A caridade do silêncio


Um dos mais importantes temas tratados pela doutrina espírita é o da caridade. Para se ter uma ideia da sua relevância, só na basilar obra O Evangelho Segundo o Espiritismo, de autoria de Allan Kardec, observamos 294 menções a respeito proferidas por várias entidades espirituais e o próprio Codificador. Por exemplo, no capítulo IX, intitulado “Bem-aventurados os que são brandos e pacíficos”, encontramos a elucidação de que “...depois da humildade para com Deus, a caridade para com o próximo é a lei primeira de todo cristão”. Com efeito, na obra citada a questão da caridade é desnudada à medida que as suas nuances são amplamente discutidas.

Definitivamente, o indivíduo infenso aos deveres (que não são poucos, diga-se) atrelados à virtude da caridade não pode ser considerado um autêntico cristão. Aliás, cumpre destacar que a prática da caridade cria uma forte ligação entre nós e os nossos semelhantes, assim como com Deus. O Espírito Pascal afirma, também na obra acima citada, que “sem a caridade [amor] não haverá descanso para a sociedade humana. Digo mais: não haverá segurança”. De fato, muitos dos males que afligem o nosso mundo decorrem inegavelmente da falta de caridade. Basta apenas assistirmos alguns minutos do noticiário diário – usando essa lente moral - para percebemos o quão frágil ainda é a sua assimilação pela humanidade.

Por isso, o apóstolo Paulo foi muito feliz ao recomendar-nos: “Todas as vossas coisas sejam feitas com caridade” (I Coríntios, 16:14). Paulo efetivamente percebeu o valor desse instrumento para a eliminação das misérias humanas (materiais e morais). Neste ponto vale também enfatizar que a caridade vai muito além da prosaica doação de objetos ou haveres monetários à mitigação da fome e demais necessidades materiais das pessoas sob grave regime de provações.
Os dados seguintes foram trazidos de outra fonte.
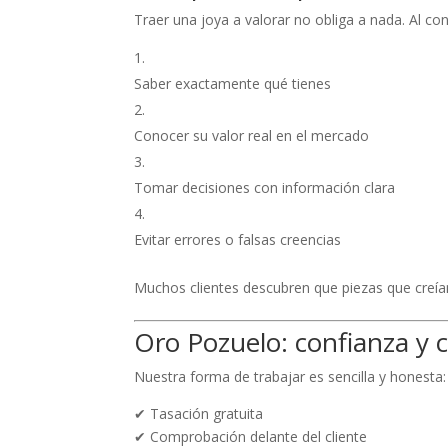
Traer una joya a valorar no obliga a nada. Al con
Saber exactamente qué tienes
Conocer su valor real en el mercado
Tomar decisiones con información clara
Evitar errores o falsas creencias
Muchos clientes descubren que piezas que creían
Oro Pozuelo: confianza y c
Nuestra forma de trabajar es sencilla y honesta:
✔ Tasación gratuita
✔ Comprobación delante del cliente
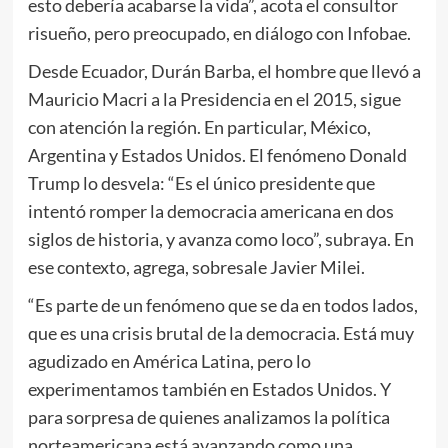
esto debería acabarse la vida”, acota el consultor
risueño, pero preocupado, en diálogo con Infobae.
Desde Ecuador, Durán Barba, el hombre que llevó a
Mauricio Macri a la Presidencia en el 2015, sigue
con atención la región. En particular, México,
Argentina y Estados Unidos. El fenómeno Donald
Trump lo desvela: “Es el único presidente que
intentó romper la democracia americana en dos
siglos de historia, y avanza como loco”, subraya. En
ese contexto, agrega, sobresale Javier Milei.
“Es parte de un fenómeno que se da en todos lados,
que es una crisis brutal de la democracia. Está muy
agudizado en América Latina, pero lo
experimentamos también en Estados Unidos. Y
para sorpresa de quienes analizamos la política
norteamericana está avanzando como una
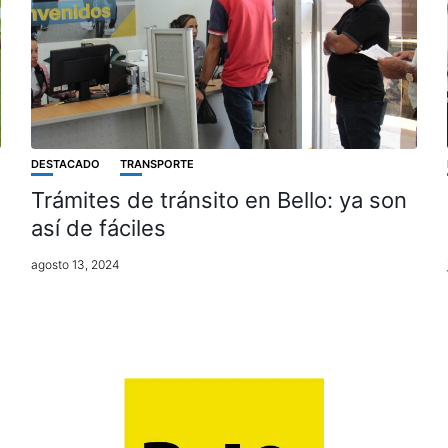
DESTACADO
TRANSPORTE
Trámites de tránsito en Bello: ya son
así de fáciles
agosto 13, 2024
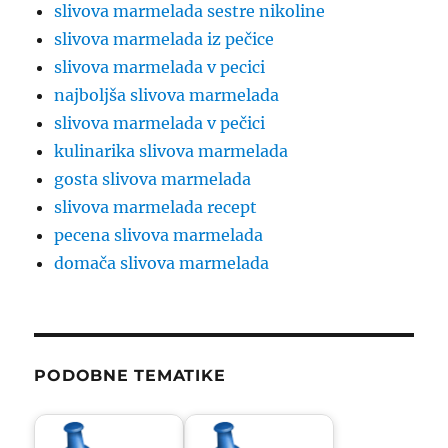
slivova marmelada sestre nikoline
slivova marmelada iz pečice
slivova marmelada v pecici
najboljša slivova marmelada
slivova marmelada v pečici
kulinarika slivova marmelada
gosta slivova marmelada
slivova marmelada recept
pecena slivova marmelada
domača slivova marmelada
PODOBNE TEMATIKE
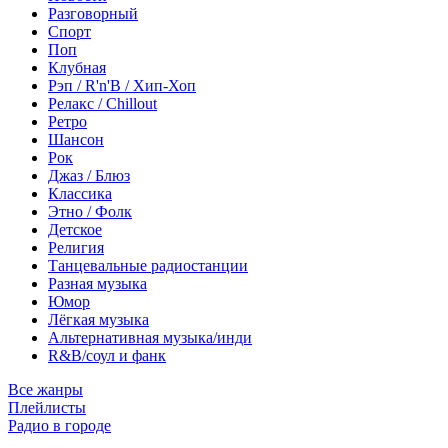
Разговорный
Спорт
Поп
Клубная
Рэп / R'n'B / Хип-Хоп
Релакс / Chillout
Ретро
Шансон
Рок
Джаз / Блюз
Классика
Этно / Фолк
Детское
Религия
Танцевальные радиостанции
Разная музыка
Юмор
Лёгкая музыка
Альтернативная музыка/инди
R&B/cоул и фанк
Все жанры
Плейлисты
Радио в городе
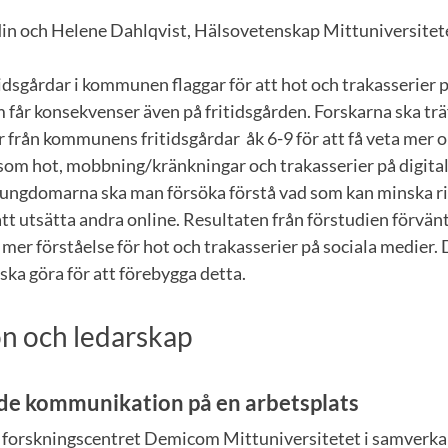
din och Helene Dahlqvist, Hälsovetenskap Mittuniversitet
idsgårdar i kommunen flaggar för att hot och trakasserier 
 får konsekvenser även på fritidsgården. Forskarna ska tr
r från kommunens fritidsgårdar åk 6-9 för att få veta mer
som hot, mobbning/kränkningar och trakasserier på digital
ngdomarna ska man försöka förstå vad som kan minska ri
att utsätta andra online. Resultaten från förstudien förvän
 mer förståelse för hot och trakasserier på sociala medier.
 ska göra för att förebygga detta.
n och ledarskap
de kommunikation på en arbetsplats
 forskningscentret Demicom Mittuniversitetet i samverk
Posto isto, o Espírito Irmã Rosália acrescenta que a caridade moral implica em igualmente suportamos uns aos outros. Com efeito, vivendo num mundo moralmente atrasado como a Terra somos desafiados a conviver com um grande número de criaturas ignorantes e mal-intencionadas. Seja, pois, suportando provocações, aleivosias, maldades, frieza, entre outras coisas, somos instados quase que diariamente a exercitar essa santa virtude.

Por sua vez, o Espírito Protetor acrescenta que também podemos exercitá-la ao lidarmos com as vicissitudes diuturnas, assim como as diversidades dos gostos, pendores e necessidades das criaturas humanas, que sempre constituem um capítulo à parte em nossas jornadas de vida.  Afinal, conviver com os outros – às vezes, tão diferentes de nós e que nos testam a paciência, compreensão e benevolência - exige extraordinária capacidade caritativa.

Explicitando outras relevantes possibilidades inerentes à sua prática efetiva, o Espírito Emmanuel, no livro Pão Nosso (psicografia de Francisco Cândido Xavier), esclarece que elas abrangem a nossa fala, bem como as nossas capacidades de ouvir, impedir, favorecer, esquecer e recordar. Todavia, há uma outra potencial aplicação da caridade ainda pouco explorada. Ou seja, concernente à convivência com pessoas dotadas de acentuada imaturidade espiritual, e que tendem a tornar as nossas vidas mais espinhosas do que poderiam ser. Tais pessoas são geralmente deselegantes, agressivas e profundamente limitadas em sua capacidade de enxergar as coisas e fatos. Entretanto, não abdicam de se expressar – tão em moda, a propósito, nos tempos modernos de exagerada conexão por redes sociais – as suas opiniões pouco ou nada embasadas e visões distorcidas.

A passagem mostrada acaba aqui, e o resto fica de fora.